Personal research grants
The government will invest €100 million in personal research grants for academics before the year is out. This amount will rise to €300 million a year from 2023. The money will be paid out as ‘starter grants’ to newly appointed assistant professors and, from 2023, as ‘stimulation grants’ to other researchers who hold a permanent position. The exact allocation of the stimulation grants will be determined by the Executive Boards and the Boards of Directors of the University Medical Centres, as the case may be. These grants will offer academics greater peace of mind and flexibility when it comes to conducting research and improve the balance between direct and indirect funding.
In addition, the government will spend another €200 million a year on sector plans to rebuild the universities’ fundamentals. The amount to be invested this year is €60 million. The medical, natural sciences, engineering and technology, and social sciences and humanities sectors will each submit plans in which they elaborate how their sector can be boosted. These will allow universities to attract research talent and offer more permanent positions. This approach could also help achieve overarching goals, such as creating a future-proof range of educational opportunities and strengthening the strategic cooperation between universities. The minister will set up a committee to assess the sector plans.
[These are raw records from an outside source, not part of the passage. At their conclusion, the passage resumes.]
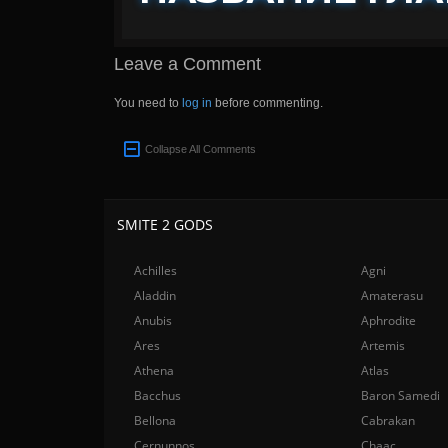
Leave a Comment
You need to
log in
before commenting.
Collapse All Comments
SMITE 2 GODS
Achilles
Agni
Aladdin
Amaterasu
Anubis
Aphrodite
Ares
Artemis
Athena
Atlas
Bacchus
Baron Samedi
Bellona
Cabrakan
Cernunnos
Chaac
Finally, the minister announced a study into the future of the higher education system. This will address the core question of how higher education will meet talent demands in the future. Key concepts in this regard are the balance between higher professional and research education, the management of Dutch and international student numbers and suitable remuneration. The universities are pleased with the opportunity to flesh out this future study in coordination with the universities of applied sciences and the minister. Unfortunately, their plea for imminent changes to the law, which would make it easier for them to manage international student numbers, fell on deaf ears, as the minister decided to make this dependent on the outcome of the future study. This will lead to several years’ delay.
In addition to the aforementioned major investments, the policy letter set out a number of investments in the entire research ecosystem that the universities form part of. These pertain to European matching, large-scale infrastructure and knowledge security. The universities can and will make full use of these resources to fulfil their role in society. Earlier, the government had unveiled additional investments of more than €6 billion in the knowledge and innovation pillar of the National Growth Fund.
The exact consequences of the investments in the policy letter for the individual universities will be determined in an agreement with the minister to be signed next month.